Access to Health Care for All in Haiti: Challenges and Perspectives for Funding – Glossary

Access to Health Care for All in Haiti: Challenges and Perspectives for Funding


Access: The presence or absence of physical, economic, or cultural barriers that people might face in using health services. Physical barriers are usually interpreted to mean those related to the general supply and availability of health services and distance from health facilities. Economic barriers are usually interpreted to mean those related to the cost of seeking and obtaining health care, in relation to a patient’s or household’s income. 10 Cultural barriers relate to social or community perceptions about receiving or knowing about certain health services.

Adverse Selection: (1) Tendency of people more likely to incur health costs to seek health insurance. (The opposite is favorable selection.) (2) A situation in which patients with greater than average need for medical and hospital care enroll in a prepaid health care plan in greater numbers than they occur in a cross-section of the population. A plan enrolling only the Medicare population would suffer from adverse selection, as would one that somehow encouraged or allowed people to sign up when they were already ill.

Agency Relationship: a situation in which a person (the agent) makes decisions on behalf of another person (principal).

Capitation: ( 1) A payment made directly to a health care provider for individuals who have signed up with that provider to receive a particular package of services. The health care provider is both a fundholder and deliverer of services. Under full capitation of full fundholding, the provider assumes responsibility for paying all components of health care (inpatient and outpatient).

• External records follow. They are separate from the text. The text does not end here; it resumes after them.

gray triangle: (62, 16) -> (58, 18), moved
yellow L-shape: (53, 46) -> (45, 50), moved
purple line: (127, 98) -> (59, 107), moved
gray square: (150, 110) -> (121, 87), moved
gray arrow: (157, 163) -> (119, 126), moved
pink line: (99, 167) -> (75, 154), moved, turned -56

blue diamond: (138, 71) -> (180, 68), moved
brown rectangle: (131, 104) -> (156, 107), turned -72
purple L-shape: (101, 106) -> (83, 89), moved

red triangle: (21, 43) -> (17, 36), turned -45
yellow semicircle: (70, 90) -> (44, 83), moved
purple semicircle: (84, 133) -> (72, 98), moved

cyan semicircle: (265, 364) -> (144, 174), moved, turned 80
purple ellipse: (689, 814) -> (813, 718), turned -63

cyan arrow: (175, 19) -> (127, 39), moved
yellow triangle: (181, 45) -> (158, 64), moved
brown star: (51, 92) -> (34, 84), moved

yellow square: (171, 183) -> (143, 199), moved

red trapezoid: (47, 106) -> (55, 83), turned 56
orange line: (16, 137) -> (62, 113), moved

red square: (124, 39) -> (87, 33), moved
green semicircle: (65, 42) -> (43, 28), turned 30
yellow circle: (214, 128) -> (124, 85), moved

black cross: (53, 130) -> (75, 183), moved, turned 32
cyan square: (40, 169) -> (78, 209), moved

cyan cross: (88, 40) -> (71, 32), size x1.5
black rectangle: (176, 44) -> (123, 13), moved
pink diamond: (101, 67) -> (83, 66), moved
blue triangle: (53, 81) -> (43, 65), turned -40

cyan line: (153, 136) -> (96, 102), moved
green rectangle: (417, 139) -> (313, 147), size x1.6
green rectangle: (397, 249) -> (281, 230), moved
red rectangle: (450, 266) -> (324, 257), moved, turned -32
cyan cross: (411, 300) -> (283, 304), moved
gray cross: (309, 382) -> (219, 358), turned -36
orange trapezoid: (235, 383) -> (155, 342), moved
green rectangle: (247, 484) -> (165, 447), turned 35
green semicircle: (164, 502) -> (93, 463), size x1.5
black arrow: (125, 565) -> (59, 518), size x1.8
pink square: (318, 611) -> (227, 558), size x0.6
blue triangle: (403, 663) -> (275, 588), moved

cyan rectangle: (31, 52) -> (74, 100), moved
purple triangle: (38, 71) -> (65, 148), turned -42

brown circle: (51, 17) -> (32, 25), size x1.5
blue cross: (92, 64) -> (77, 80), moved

Under partial capitation or partial fundholding, the provider assumes responsibility for paying for only selected services. (2) A method of payment in which a provider receives a fixed fee per person (per capita) for a period of time, and the provider agrees to furnish to persons for whom the capitation payments are received all the care that may be required (within contract limitations) without further fee. Capitation may, for example, pertain to virtually all medical and hospital services through a health care plan, or only to primary care services.

Catastrophic Health Expenditure: A situation where a household spends on health more than 40% of its income after paying for subsistence needs, e.g. food. It can be caused by catastrophic illness, either high cost but low frequency event or by low cost and high frequency events.

Case Mix: The mix of different types of patients (defined by severity of illness and complexity of diagnosis and/or treatment) treated in a health care organization.

Case-based Payment: A fixed payment covering all services for a specified case or illness.

Co-insurance: Portion of covered health care costs for which the covered person has a financial responsibility, usually a fixed percentage.

Co-payment: A cost-sharing arrangement in which an insured person pays a specified charge for a specified service. It is also an out-of-pocket charge paid by an insured individual.

Conditional Cash Transfers: Monetary transfers to households over a certain time period when complying with certain behaviors.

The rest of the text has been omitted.